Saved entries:
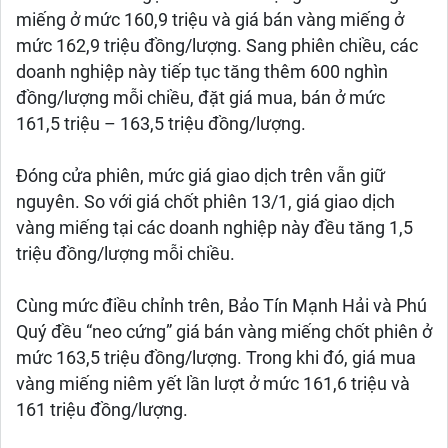
miếng ở mức 160,9 triệu và giá bán vàng miếng ở
mức 162,9 triệu đồng/lượng. Sang phiên chiều, các
doanh nghiệp này tiếp tục tăng thêm 600 nghìn
đồng/lượng mỗi chiều, đặt giá mua, bán ở mức
161,5 triệu – 163,5 triệu đồng/lượng.
Đóng cửa phiên, mức giá giao dịch trên vẫn giữ
nguyên. So với giá chốt phiên 13/1, giá giao dịch
vàng miếng tại các doanh nghiệp này đều tăng 1,5
triệu đồng/lượng mỗi chiều.
Cùng mức điều chỉnh trên, Bảo Tín Mạnh Hải và Phú
Quý đều “neo cứng” giá bán vàng miếng chốt phiên ở
mức 163,5 triệu đồng/lượng. Trong khi đó, giá mua
vàng miếng niêm yết lần lượt ở mức 161,6 triệu và
161 triệu đồng/lượng.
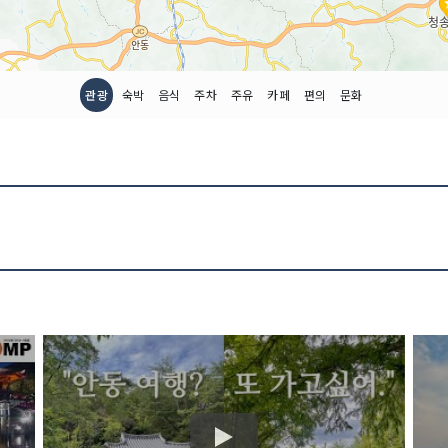
관광
숙박
음식
주차
주유
카페
편의
문화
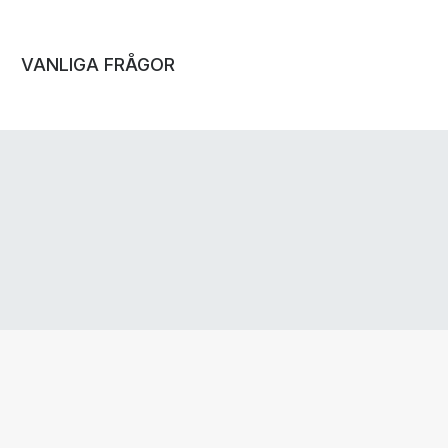
VANLIGA FRÅGOR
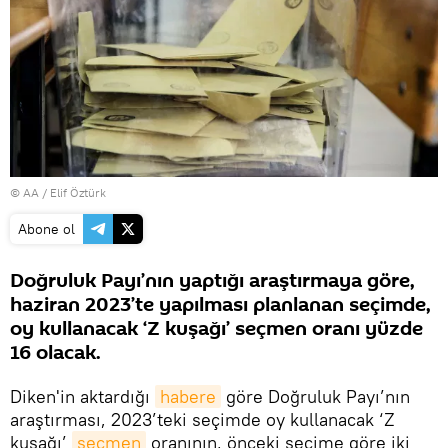
© AA / Elif Öztürk
Abone ol
Doğruluk Payı’nın yaptığı araştırmaya göre,
haziran 2023’te yapılması planlanan seçimde,
oy kullanacak ‘Z kuşağı’ seçmen oranı yüzde
16 olacak.
Diken'in aktardığı
habere
göre Doğruluk Payı’nın
araştırması, 2023’teki seçimde oy kullanacak ‘Z
kuşağı’
seçmen
oranının, önceki seçime göre iki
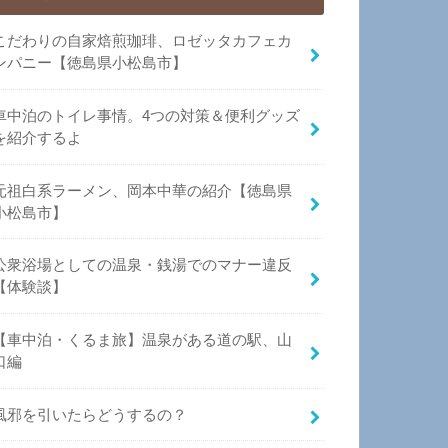
こだわりの自家焙煎珈琲、ロゼッタカフェカ
ンパニー【徳島県小松島市】
車中泊のトイレ事情。4つの対策＆便利グッズ
を紹介するよ
元祖白系ラーメン、岡本中華の紹介【徳島県
小松島市】
公衆浴場としての温泉・銭湯でのマナー違反
【体験談】
【車中泊・くるま旅】温泉がある道の駅、山
口編
風邪を引いたらどうするの？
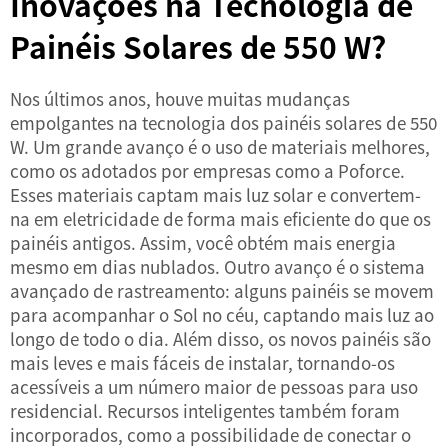
Inovações na Tecnologia de
Painéis Solares de 550 W?
Nos últimos anos, houve muitas mudanças
empolgantes na tecnologia dos painéis solares de 550
W. Um grande avanço é o uso de materiais melhores,
como os adotados por empresas como a Poforce.
Esses materiais captam mais luz solar e convertem-
na em eletricidade de forma mais eficiente do que os
painéis antigos. Assim, você obtém mais energia
mesmo em dias nublados. Outro avanço é o sistema
avançado de rastreamento: alguns painéis se movem
para acompanhar o Sol no céu, captando mais luz ao
longo de todo o dia. Além disso, os novos painéis são
mais leves e mais fáceis de instalar, tornando-os
acessíveis a um número maior de pessoas para uso
residencial. Recursos inteligentes também foram
incorporados, como a possibilidade de conectar o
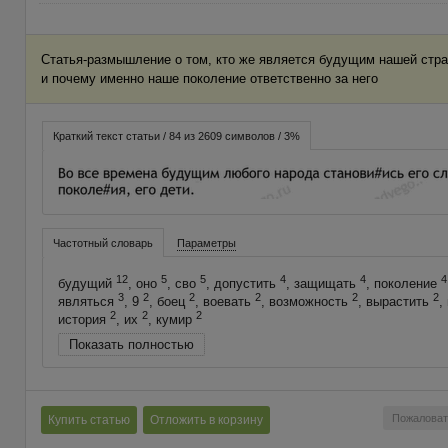
Статья-размышление о том, кто же является будущим нашей стра
и почему именно наше поколение ответственно за него
Краткий текст статьи / 84 из 2609 символов / 3%
Частотный словарь
Параметры
12
5
5
4
4
4
будущий
, оно
, сво
, допустить
, защищать
, поколение
3
2
2
2
2
2
являться
, 9
, боец
, воевать
, возможность
, вырастить
,
2
2
2
история
, их
, кумир
Показать полностью
Пожаловат
Купить статью
Отложить в корзину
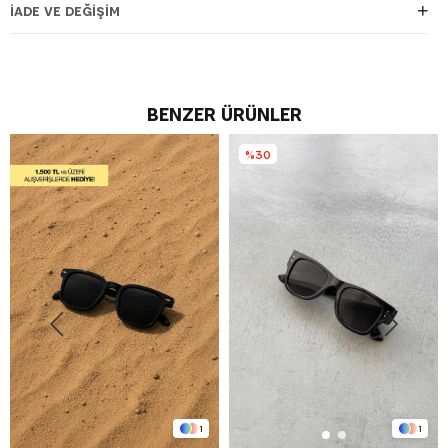
İADE VE DEĞIŞIM
BENZER ÜRÜNLER
%30
1
1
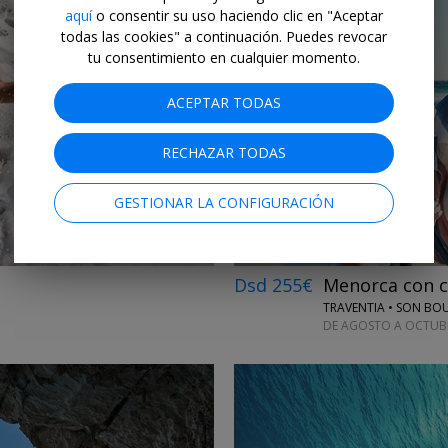
aquí
o consentir su uso haciendo clic en "Aceptar
todas las cookies" a continuación. Puedes revocar
tu consentimiento en cualquier momento.
ACEPTAR TODAS
←
→
RECHAZAR TODAS
GESTIONAR LA CONFIGURACIÓN
Dsd 255€
Menorca con c
TRAVENTIA • SON BO
DE AGOSTO A OCTUBR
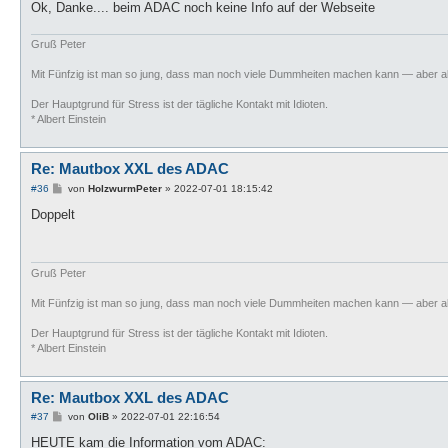
Ok, Danke.... beim ADAC noch keine Info auf der Webseite
Gruß Peter
Mit Fünfzig ist man so jung, dass man noch viele Dummheiten machen kann — aber al
Der Hauptgrund für Stress ist der tägliche Kontakt mit Idioten.
* Albert Einstein
Re: Mautbox XXL des ADAC
B
#36
von
HolzwurmPeter
»
2022-07-01 18:15:42
e
i
Doppelt
t
r
a
g
Gruß Peter
Mit Fünfzig ist man so jung, dass man noch viele Dummheiten machen kann — aber al
Der Hauptgrund für Stress ist der tägliche Kontakt mit Idioten.
* Albert Einstein
Re: Mautbox XXL des ADAC
B
#37
von
OliB
»
2022-07-01 22:16:54
e
i
HEUTE kam die Information vom ADAC:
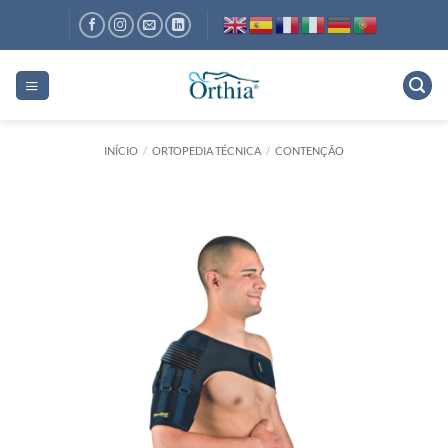
Skip
to
content
INÍCIO
/
ORTOPEDIA TÉCNICA
/
CONTENÇÃO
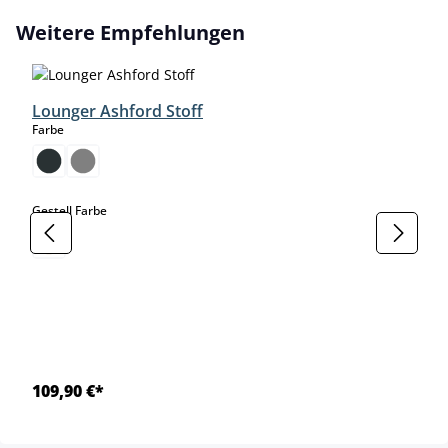
Produktgalerie überspringen
Weitere Empfehlungen
Lounger Ashford Stoff
auswählen
Farbe
auswählen
Gestell Farbe
109,90 €*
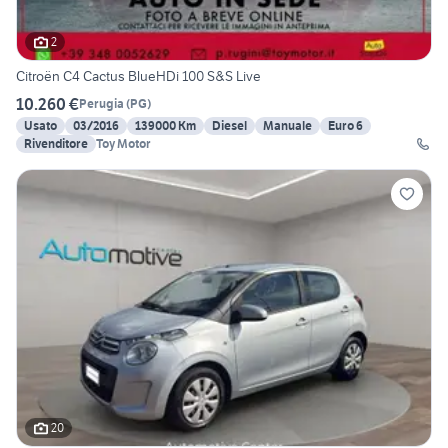
2
Citroën C4 Cactus BlueHDi 100 S&S Live
10.260 €
Perugia
(
PG
)
Usato
03/2016
139000 Km
Diesel
Manuale
Euro 6
Rivenditore
Toy Motor
20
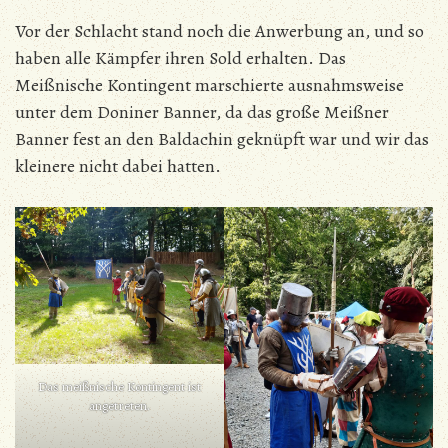
Vor der Schlacht stand noch die Anwerbung an, und so
haben alle Kämpfer ihren Sold erhalten. Das
Meißnische Kontingent marschierte ausnahmsweise
unter dem Doniner Banner, da das große Meißner
Banner fest an den Baldachin geknüpft war und wir das
kleinere nicht dabei hatten.
Das meißnische Kontingent ist
angetreten.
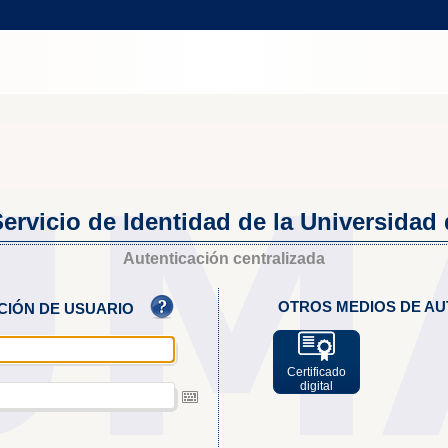
ervicio de Identidad de la Universidad
Autenticación centralizada
OTROS MEDIOS DE AU
ACIÓN DE USUARIO
Certificado
digital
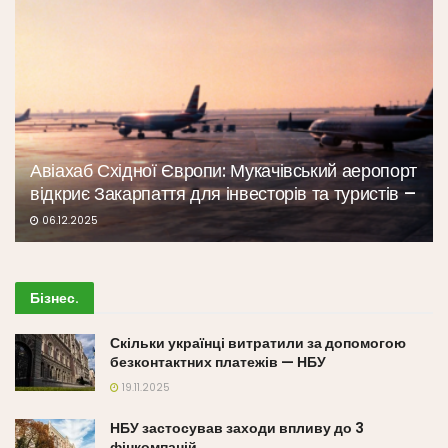
Авіахаб Східної Європи: Мукачівський аеропорт
відкриє Закарпаття для інвесторів та туристів –
06.12.2025
Бізнес
.
Скільки українці витратили за допомогою
безконтактних платежів — НБУ
19.11.2025
НБУ застосував заходи впливу до 3
фінкомпаній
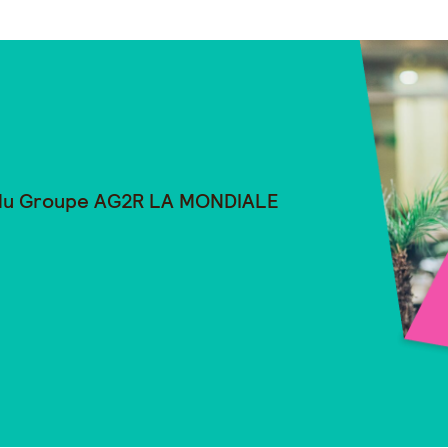
 du Groupe
AG2R LA MONDIALE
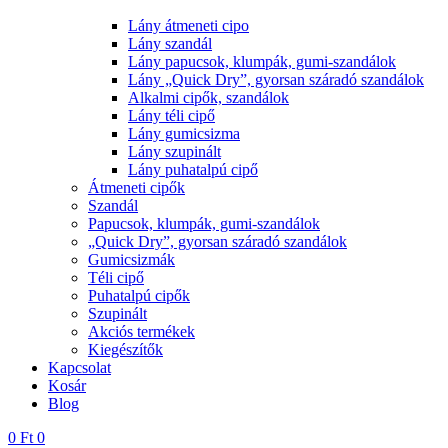
Lány átmeneti cipo
Lány szandál
Lány papucsok, klumpák, gumi-szandálok
Lány „Quick Dry”, gyorsan száradó szandálok
Alkalmi cipők, szandálok
Lány téli cipő
Lány gumicsizma
Lány szupinált
Lány puhatalpú cipő
Átmeneti cipők
Szandál
Papucsok, klumpák, gumi-szandálok
„Quick Dry”, gyorsan száradó szandálok
Gumicsizmák
Téli cipő
Puhatalpú cipők
Szupinált
Akciós termékek
Kiegészítők
Kapcsolat
Kosár
Blog
0
Ft
0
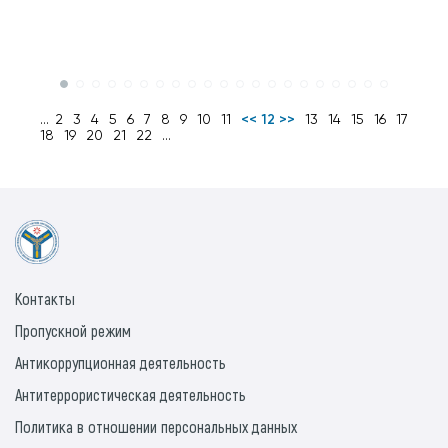
...
2
3
4
5
6
7
8
9
10
11
<< 12 >>
13
14
15
16
17
18
19
20
21
22
...
Контакты
Пропускной режим
Антикоррупционная деятельность
Антитеррористическая деятельность
Политика в отношении персональных данных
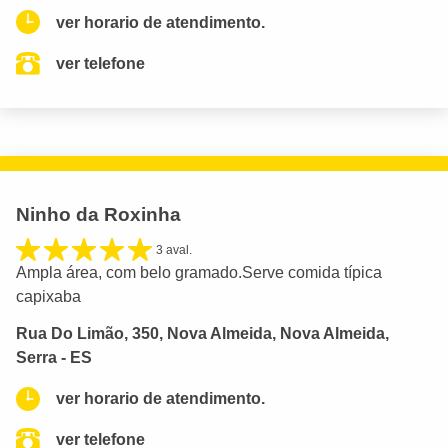
ver horario de atendimento.
ver telefone
Ninho da Roxinha
3 aval.
Ampla área, com belo gramado.Serve comida típica
capixaba
Rua Do Limão, 350, Nova Almeida, Nova Almeida,
Serra - ES
ver horario de atendimento.
ver telefone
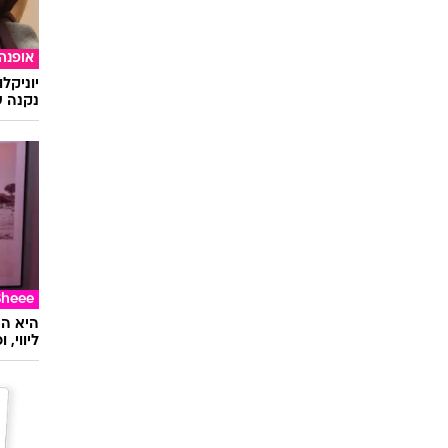
אופנה
יוניקל
נקנה ש
Sheee
ליווי,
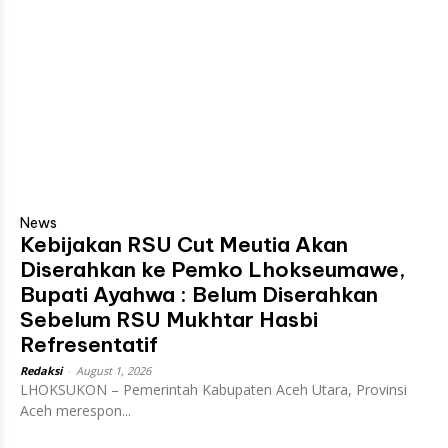
News
Kebijakan RSU Cut Meutia Akan
Diserahkan ke Pemko Lhokseumawe,
Bupati Ayahwa : Belum Diserahkan
Sebelum RSU Mukhtar Hasbi
Refresentatif
Redaksi
-
August 1, 2026
LHOKSUKON – Pemerintah Kabupaten Aceh Utara, Provinsi
Aceh merespon...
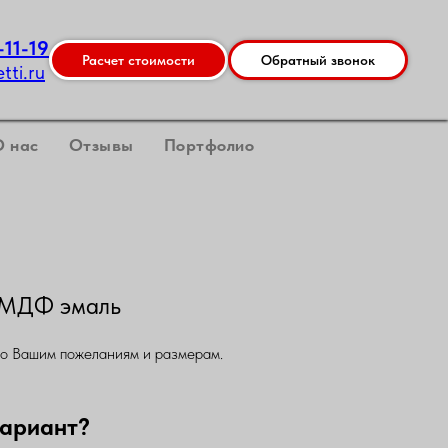
-11-19
Расчет стоимости
Обратный звонок
ti.ru
О нас
Отзывы
Портфолио
 МДФ эмаль
по Вашим пожеланиям и размерам.
вариант?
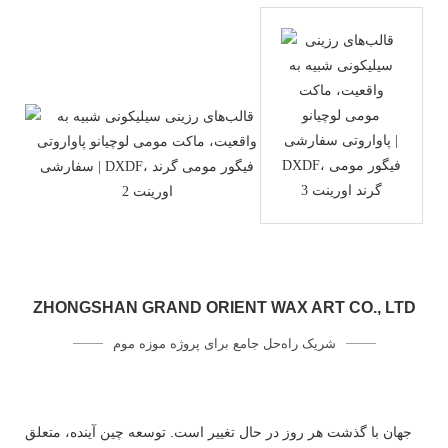
ZHONGSHAN GRAND ORIENT WAX ART CO., LTD
شریک راه‌حل جامع برای پروژه موزه موم
جهان با گذشت هر روز در حال تغییر است. توسعه چین آینده، متعلق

Work instruction ::
Pictures aside, return exactly the lines from the data above, starting at the line that has "Купить статью" and ending at the line that has "DE AGOSTO A OCTUBR", both included.

Reply ::
Купить статью
Отложить в корзину
İADE VE DEĞIŞIM
BENZER ÜRÜNLER
%30
1
1
aquí
o consentir su uso haciendo clic en "Aceptar
todas las cookies" a continuación. Puedes revocar
tu consentimiento en cualquier momento.
ACEPTAR TODAS
←
→
RECHAZAR TODAS
GESTIONAR LA CONFIGURACIÓN
Dsd 255€
Menorca con c
TRAVENTIA • SON BO
DE AGOSTO A OCTUBR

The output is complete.